Djibril War : «une personne de cette nature ne devrait pas être député»
«La valeur la plus fondamentale, c’est la pudeur», Me Djibril War dixit. Poursuivant à l’endroit de Ousmane Sonko, il révèle que la radiation est la sanction la plus infâme parce que c’est l’ignominie qui est sanctionnée. A l’en croire, une personne radiée pour défaut de respect du secret professionnel, ne devrait même pas être député. «J’aurai été à la même place du garde des Sceaux ou du ministre de l’Intérieur, il n’allait pas figurer sur les listes», dit-il, avant d’ajouter : «tant qu’il n’est pas capable d’avoir des attitudes morales pour être un chef de service, il ne doit pas prétendre à diriger un Etat», martèle Me War.

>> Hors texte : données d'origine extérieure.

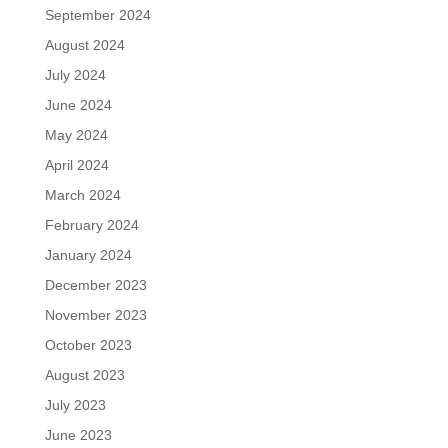
September 2024
August 2024
July 2024
June 2024
May 2024
April 2024
March 2024
February 2024
January 2024
December 2023
November 2023
October 2023
August 2023
July 2023
June 2023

Woré Sarr : «Hott, comme ôter les maigres ressources des sénégalais»
Dans son intervention, la députée libérale Woré Sarr n’a pas raté le ministre de l’Économie Amadou Hott. A l’en croire, il est à l’origine de tous les malheurs vécus par ses compatriotes. A peine nommé, avant même que vous perceviez votre premier salaire, vous nous surprenez avec cette hausse de l’électricité alors que vous devriez permettre aux Sénégalais, avec leurs maigres ressources de pouvoir faire des économies. Mais, cela ne nous surprend pas, puisque votre nom Hott signifie ôter les maigres moyens des Sénégalais», raille l’ancien maire de Gounass, avant de tresser des lauriers au ministre des Finances Abdoulaye Daouda Diallo. Cependant pour renflouer les caisses de l’Etat, elle invite le gouvernement à récupérer les 47 milliards de Singapour et les 4000 milliards qu’auraient détournés Karim Wade.
Briser les barrières idéologiques et culturelles
Pour sa part, Mamadou Diop Decroix est persuadé que les inégalités se creusent et l’extrême pauvreté omniprésente. «La corruption n’est pas combattue du fait de l’impunité comme en attestent les rapports de l’Ofnac qui dorment dans les tiroirs du procureur de la République. Enfin, le trafic international de drogue et la pandémie de la fausse monnaie participe au décor de la mauvaise gouvernance», ajoute le député.